Şirketler ve Komisyon işbu Kurallar altında hükme bağlanan taahhütleri değişen zaman şartlarına göre kuralların etkileri de dahil olmak üzere düzenli değerlendirilmesi hususunda karşılıklı anlaşmışlardır. İleriki safhalarda şeffaflığı ve alternatif yolları nasıl teşvik edeceklerini taraflar karşılıklı olarak tartışacaklardır. Bu amaçla düzenli toplantılar yapılarak ilk incelemeler 2016 yılının sonunda rapor haline getirilecektir.
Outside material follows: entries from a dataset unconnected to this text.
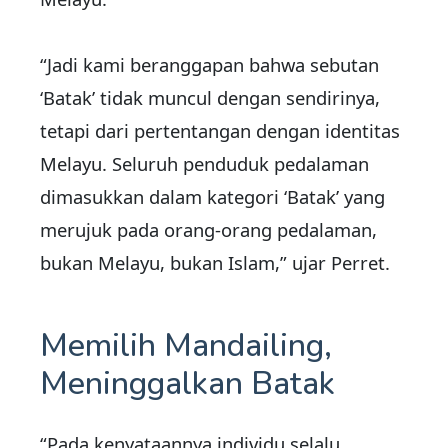
“Jadi kami beranggapan bahwa sebutan
‘Batak’ tidak muncul dengan sendirinya,
tetapi dari pertentangan dengan identitas
Melayu. Seluruh penduduk pedalaman
dimasukkan dalam kategori ‘Batak’ yang
merujuk pada orang-orang pedalaman,
bukan Melayu, bukan Islam,” ujar Perret.
Memilih Mandailing,
Meninggalkan Batak
“Pada kenyataannya individu selalu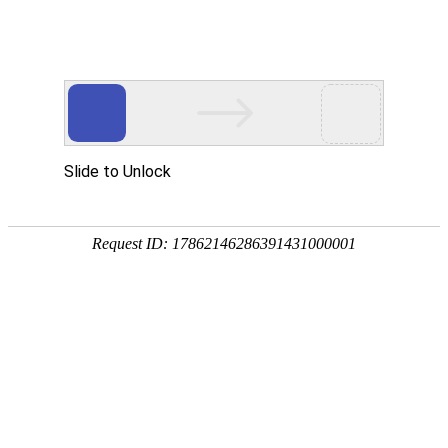
您现在的位置：
首页
关于我们
公司结构
企业简介
企业理念
公司结构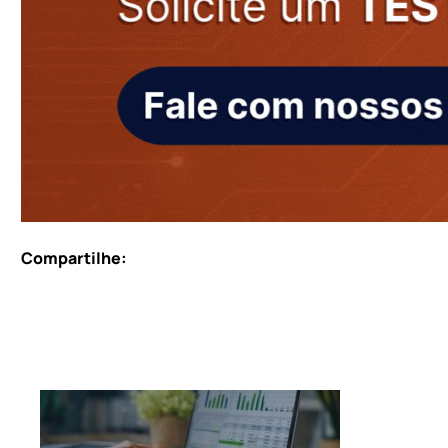
Compartilhe: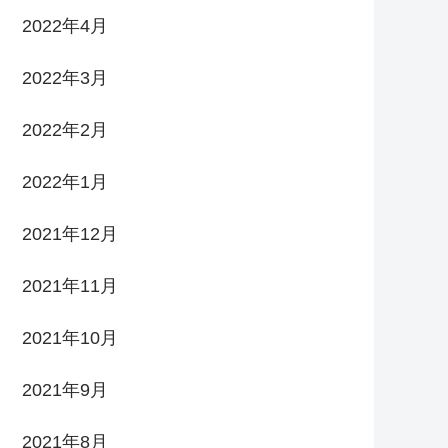
2022年4月
2022年3月
2022年2月
2022年1月
2021年12月
2021年11月
2021年10月
2021年9月
2021年8月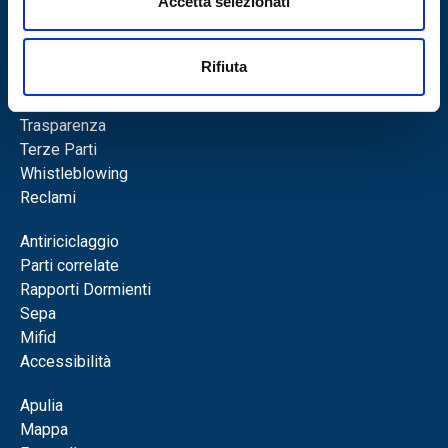
Accetta selezionati
Rifiuta
Obbligazioni
Privacy
Trasparenza
Terze Parti
Whistleblowing
Reclami
Antiriciclaggio
Parti correlate
Rapporti Dormienti
Sepa
Mifid
Accessibilità
Apulia
Mappa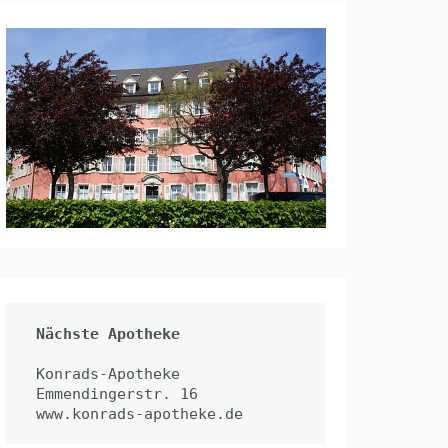
Nächste Apotheke
Konrads-Apotheke

www.konrads-apotheke.de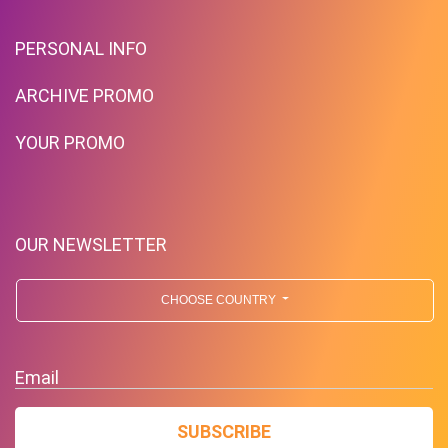
PERSONAL INFO
ARCHIVE PROMO
YOUR PROMO
OUR NEWSLETTER
CHOOSE COUNTRY
Email
SUBSCRIBE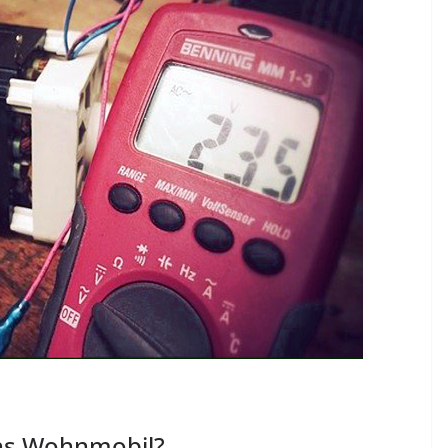
ins Wohnmobil?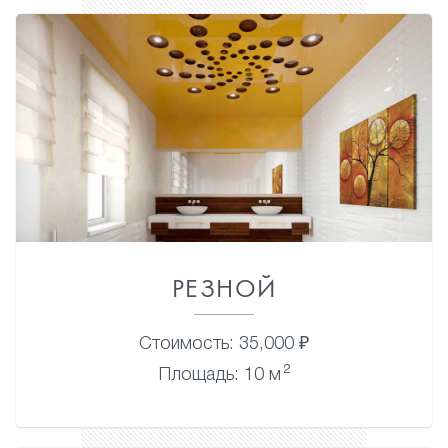
РЕЗНОЙ
Стоимость: 35,000 ₽
2
Площадь: 10 м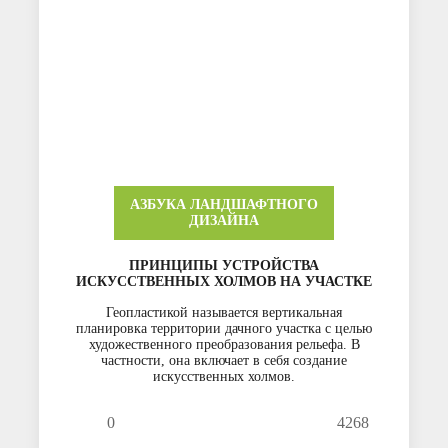
АЗБУКА ЛАНДШАФТНОГО
ДИЗАЙНА
ПРИНЦИПЫ УСТРОЙСТВА
ИСКУССТВЕННЫХ ХОЛМОВ НА УЧАСТКЕ
Геопластикой называется вертикальная
планировка территории дачного участка с целью
художественного преобразования рельефа. В
частности, она включает в себя создание
искусственных холмов.
0
4268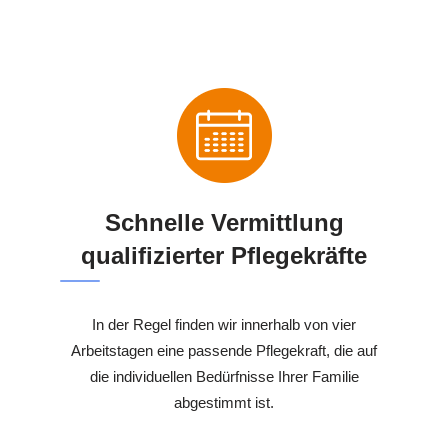
Schnelle Vermittlung
qualifizierter Pflegekräfte
In der Regel finden wir innerhalb von vier
Arbeitstagen eine passende Pflegekraft, die auf
die individuellen Bedürfnisse Ihrer Familie
abgestimmt ist.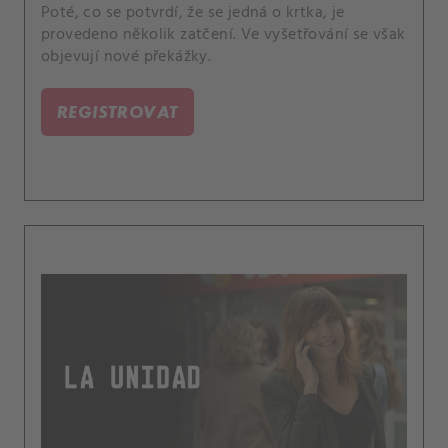
Poté, co se potvrdí, že se jedná o krtka, je
provedeno několik zatčení. Ve vyšetřování se však
objevují nové překážky.
REGISTROVAT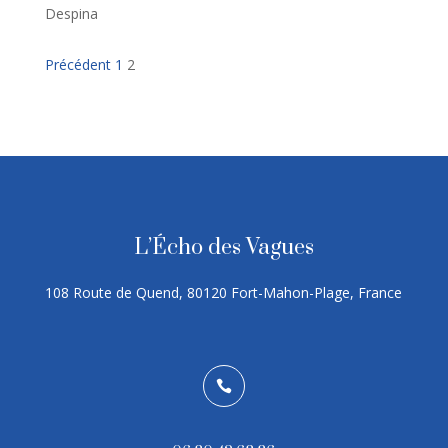
Despina
Navigation
Page
Page
Précédent
1
2
Site
Reviews
L’Écho des Vagues
108 Route de Quend, 80120 Fort-Mahon-Plage, France
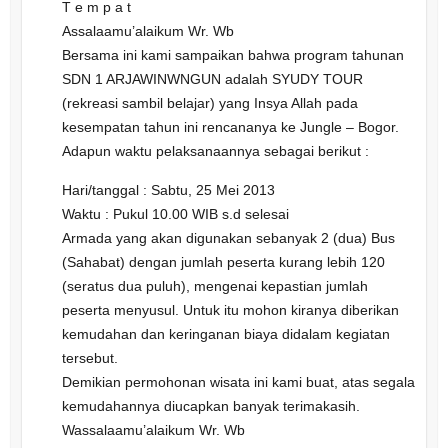
T e m p a t
Assalaamu’alaikum Wr. Wb
Bersama ini kami sampaikan bahwa program tahunan
SDN 1 ARJAWINWNGUN adalah SYUDY TOUR
(rekreasi sambil belajar) yang Insya Allah pada
kesempatan tahun ini rencananya ke Jungle – Bogor.
Adapun waktu pelaksanaannya sebagai berikut :
Hari/tanggal : Sabtu, 25 Mei 2013
Waktu : Pukul 10.00 WIB s.d selesai
Armada yang akan digunakan sebanyak 2 (dua) Bus
(Sahabat) dengan jumlah peserta kurang lebih 120
(seratus dua puluh), mengenai kepastian jumlah
peserta menyusul. Untuk itu mohon kiranya diberikan
kemudahan dan keringanan biaya didalam kegiatan
tersebut.
Demikian permohonan wisata ini kami buat, atas segala
kemudahannya diucapkan banyak terimakasih.
Wassalaamu’alaikum Wr. Wb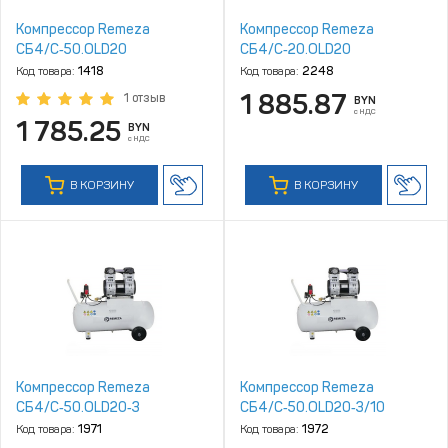
Компрессор Remeza
Компрессор Remeza
СБ4/C‑50.OLD20
СБ4/C‑20.OLD20
Код товара:
1418
Код товара:
2248
1 885.87
1 отзыв
BYN
с НДС
1 785.25
BYN
с НДС
В КОРЗИНУ
В КОРЗИНУ
Компрессор Remeza
Компрессор Remeza
СБ4/C‑50.OLD20‑3
СБ4/C‑50.OLD20‑3/10
Код товара:
1971
Код товара:
1972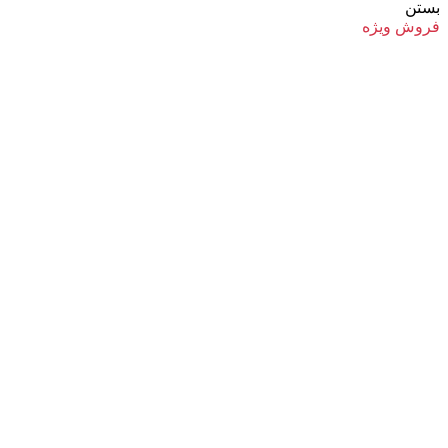
بستن
فروش ویژه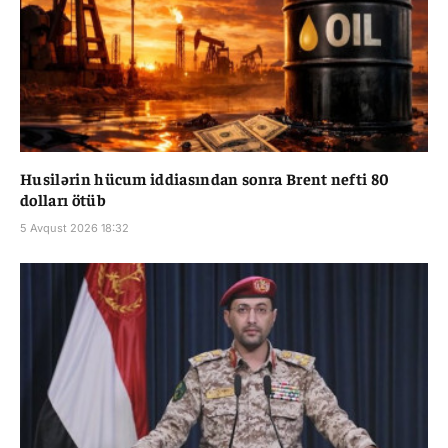
Husilərin hücum iddiasından sonra Brent nefti 80
dolları ötüb
5 Avqust 2026 18:32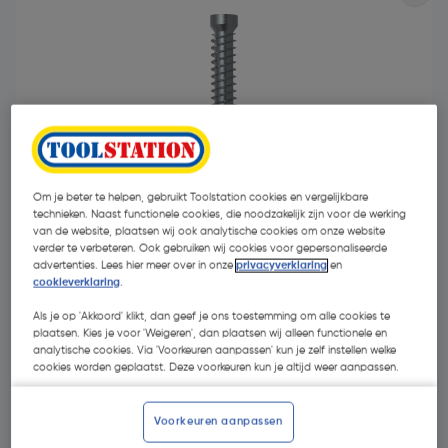
Om je beter te helpen, gebruikt Toolstation cookies en vergelijkbare
technieken. Naast functionele cookies, die noodzakelijk zijn voor de werking
van de website, plaatsen wij ook analytische cookies om onze website
verder te verbeteren. Ook gebruiken wij cookies voor gepersonaliseerde
advertenties. Lees hier meer over in onze
privacyverklaring
en
cookieverklaring
.
€ 33,41
Als je op 'Akkoord' klikt, dan geef je ons toestemming om alle cookies te
| Excl. btw € 27,61
plaatsen. Kies je voor 'Weigeren', dan plaatsen wij alleen functionele en
analytische cookies. Via 'Voorkeuren aanpassen' kun je zelf instellen welke
cookies worden geplaatst. Deze voorkeuren kun je altijd weer aanpassen.
Kies productvariant
(5)
Voorkeuren aanpassen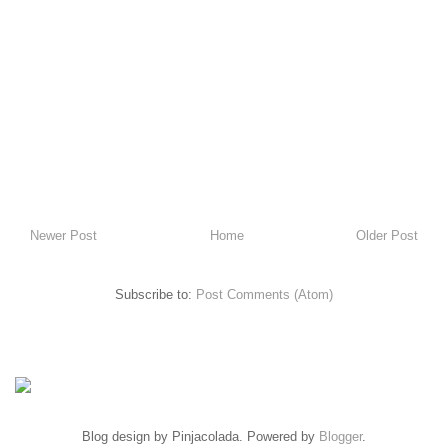
Newer Post
Home
Older Post
Subscribe to:
Post Comments (Atom)
Blog design by Pinjacolada. Powered by
Blogger
.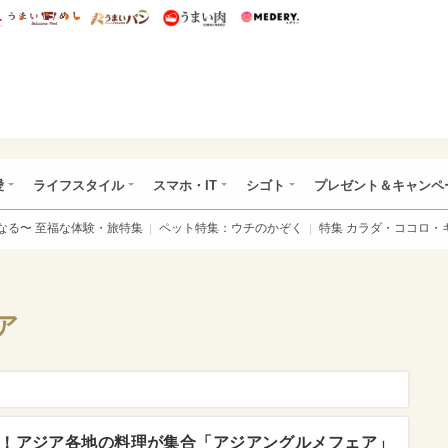
総研 ディズニー特集
mimot.
うまいめし
うまいパン
うまい肉
Medery.
ぴあ総研（うれぴあ）
愛
ライフスタイル
スマホ・IT
シゴト
プレゼント＆キャンペ
なる〜 至福な体験・旅特集
ペット特集：ウチのかぞく
特集 カラダ・ココロ・
ア
！アジア各地の料理が集合「アジアングルメフェア」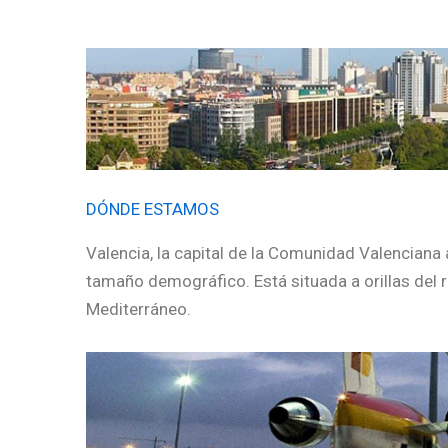
DÓNDE ESTAMOS
Valencia, la capital de la Comunidad Valencian
tamaño demográfico. Está situada a orillas del río
Mediterráneo.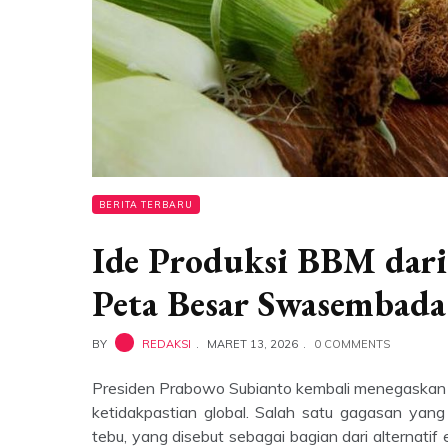
BERITA TERBARU
Ide Produksi BBM dar
Peta Besar Swasembada
BY
REDAKSI
MARET 13, 2026
0 COMMENTS
Presiden Prabowo Subianto kembali menegaskan 
ketidakpastian global. Salah satu gagasan yang
tebu, yang disebut sebagai bagian dari alternati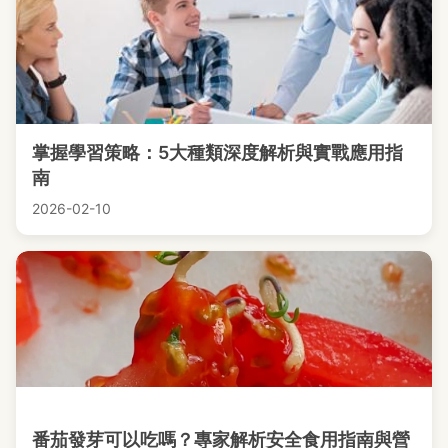
掌握學習策略：5大種類深度解析與實戰應用指
南
2026-02-10
番茄發芽可以吃嗎？專家解析安全食用指南與營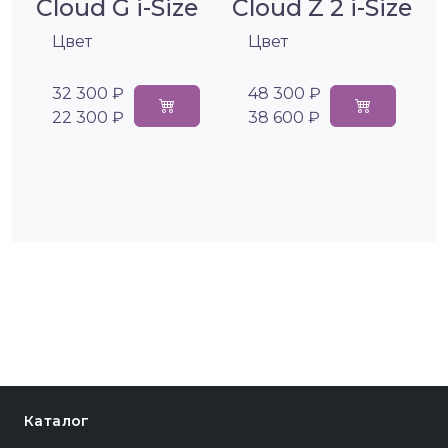
Cloud G i-Size
Cloud Z 2 i-Size
Цвет
Цвет
32 300 ₽
48 300 ₽
22 300 ₽
38 600 ₽
Каталог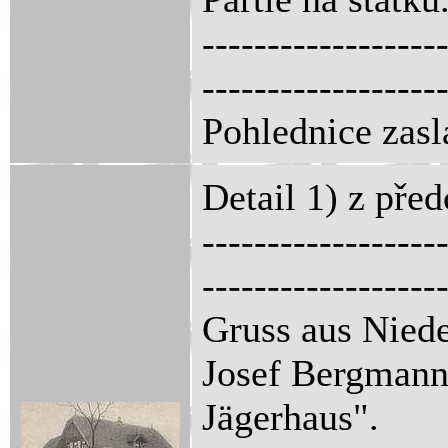
------------------
------------------
Pohlednice zasl
Detail 1) z pře
------------------
------------------
Gruss aus Niede
Josef Bergmann
Jägerhaus".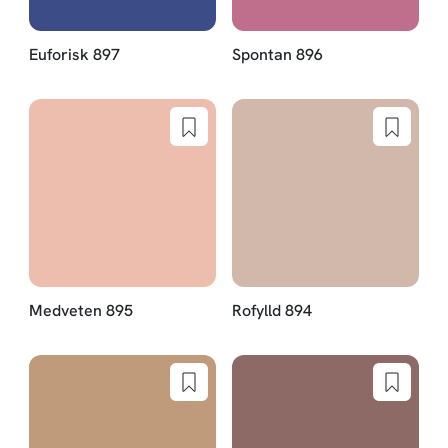
Euforisk 897
Spontan 896
Medveten 895
Rofylld 894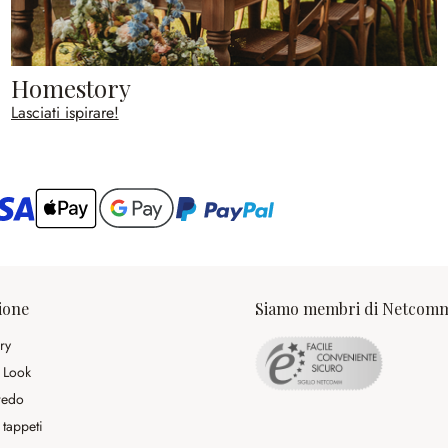
Homestory
Lasciati ispirare!
ario
ione
Siamo membri di Netcom
ry
 Look
rredo
 tappeti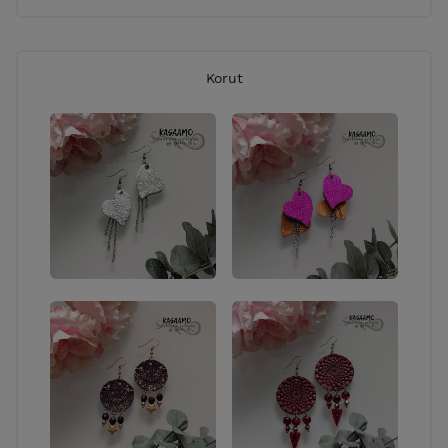
Korut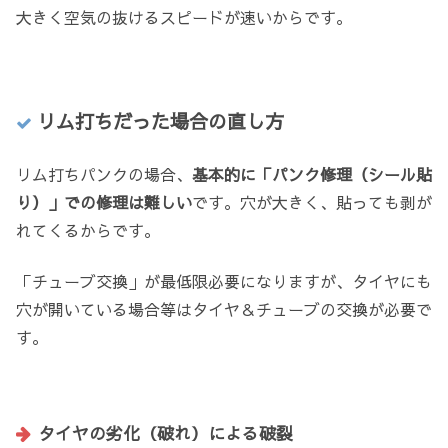
大きく空気の抜けるスピードが速いからです。
リム打ちだった場合の直し方
リム打ちパンクの場合、
基本的に「パンク修理（シール貼
り）」での修理は難しい
です。穴が大きく、貼っても剥が
れてくるからです。
「チューブ交換」が最低限必要になりますが、タイヤにも
穴が開いている場合等はタイヤ＆チューブの交換が必要で
す。
タイヤの劣化（破れ）による破裂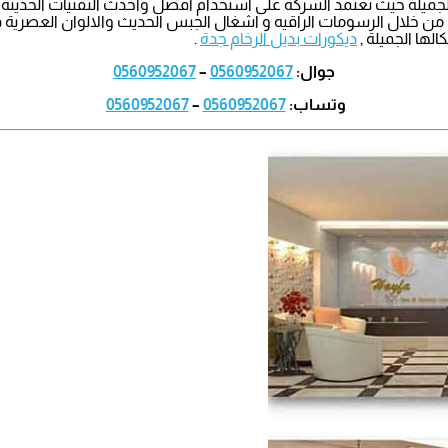
الجميلة حيث تعتمد الشركة على استخدام افضل واحدث التقنيات الحديثة
ن خلال الرسومات الراقيه و اشغال الجبس الحديث والالوان العصرية في
لها الجميلة ,
ديكورات بديل الرخام جدة
.
جوال:
0560952067
–
0560952067
وتساب:
0560952067
–
0560952067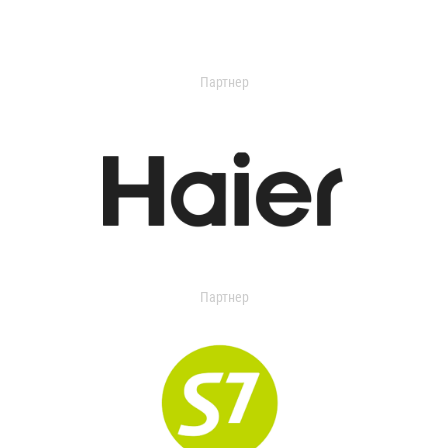
Партнер
Партнер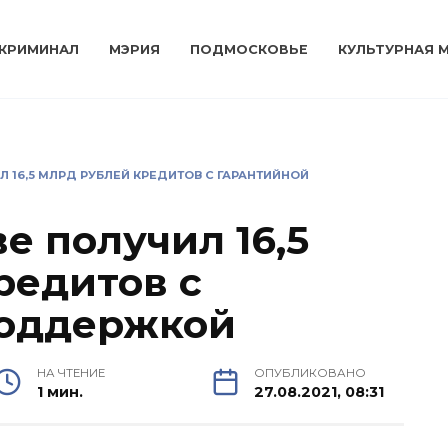
КРИМИНАЛ
МЭРИЯ
ПОДМОСКОВЬЕ
КУЛЬТУРНАЯ 
Л 16,5 МЛРД РУБЛЕЙ КРЕДИТОВ С ГАРАНТИЙНОЙ
е получил 16,5
редитов с
поддержкой
НА ЧТЕНИЕ
ОПУБЛИКОВАНО
1 мин.
27.08.2021, 08:31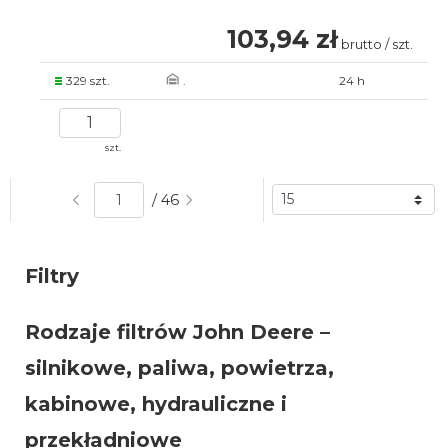
103,94 zł
brutto / szt.
329 szt.
.
24 h
szt.
/ 46
Filtry
Rodzaje filtrów John Deere –
silnikowe, paliwa, powietrza,
kabinowe, hydrauliczne i
przekładniowe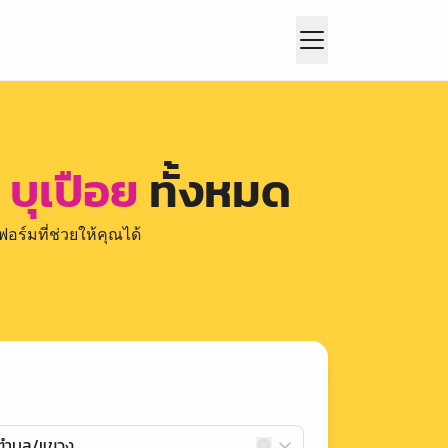
 บุเปือย
ทั้งหมด
อร์มที่ช่วยให้คุณได้
กตำบล/แขวง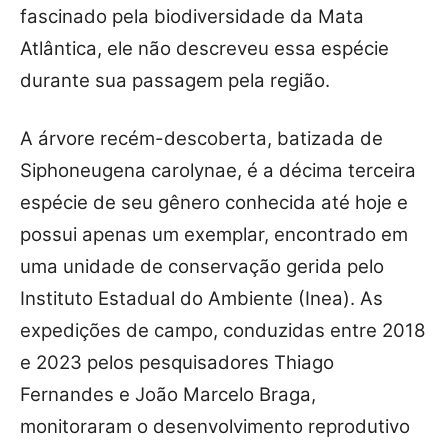
fascinado pela biodiversidade da Mata
Atlântica, ele não descreveu essa espécie
durante sua passagem pela região.
A árvore recém-descoberta, batizada de
Siphoneugena carolynae, é a décima terceira
espécie de seu gênero conhecida até hoje e
possui apenas um exemplar, encontrado em
uma unidade de conservação gerida pelo
Instituto Estadual do Ambiente (Inea). As
expedições de campo, conduzidas entre 2018
e 2023 pelos pesquisadores Thiago
Fernandes e João Marcelo Braga,
monitoraram o desenvolvimento reprodutivo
Bahsi geçen Kuralların AB’de gelişen ve değişen olaylar ve en önemlisi ardı arkasına gelen terör eylemlerinin de sebebiyet vermesiyle tepeden inme değil aksine kronolojik geçmişi olan bir kurallar dizisi olduğu açıkça görülmektedir.

İnternette terörist grupların üye – mürit kazanarak güç toplaması ve nefret söyleminin yayılmasının insan hak ve ilkeleri ile bağdaşmadığı herkesçe kabul edilen bir hadisedir. Fakat söz konusu tehlikelere karşı gönüllülük esasına dayalı IT şirketlerine dayatılan bu davranış kuralları aslında görüldüğü kadar pozitif midir?

Nefret söylemi 2008 yılında 2008/913/JHA sayılı Irkçılık ve Yabancı Düşmanlığı AB Çerçeve Kararı’[12]nda tanımlanmıştır. Söz konusu karara göre üye devletler nefret söylemi için milli hukuklarında caydırıcı ve cezalandırıcı önlemler almak ile yükümlüdür. Bahsi gecen Kurallar ise bu gözetleme ve yaptırım uygulama yükümlülüğünü kısmi ve zımni olsa “IT Şirketleri nefret söyleminin yaygınlaşmasına dair verilecek mücadelenin öncülüğünü yapacaktır” maddesiyle IT Şirketlerine devretmektedir. Halbuki, söz konusu mücadelenin öncülüğünü özel sermayeli ABD menşeli şirketler değil üye devletler ve Komisyonun kendisi yapması gerekir. Özel şirketlere böyle bir rol ve görev atfedilmesi hukuk devleti ilkesine hem de AB hukukunun temel prensiplerine aykırıdır. Aksi halde, bireylerin arasındaki iletişim araçlarının keyfi olarak sansürlenmesi ve kesintiye uğraması kuvvetle muhtemeldir. Her ne kadar söz konusu çerçeve kararlarda sınırlar belirtilse de nefret söylemi ve internette şiddet kavramlarının ucu açık olması ve belirsizliği bu ihtimali daha da artırmaktadır. Böylesine bir hukuki yorumlamayı IT Şirketleri’nin iradesine bırakmak evrensel hukuk ilkelerinin ruhu ve lafzıyla bağdaşmamaktadır.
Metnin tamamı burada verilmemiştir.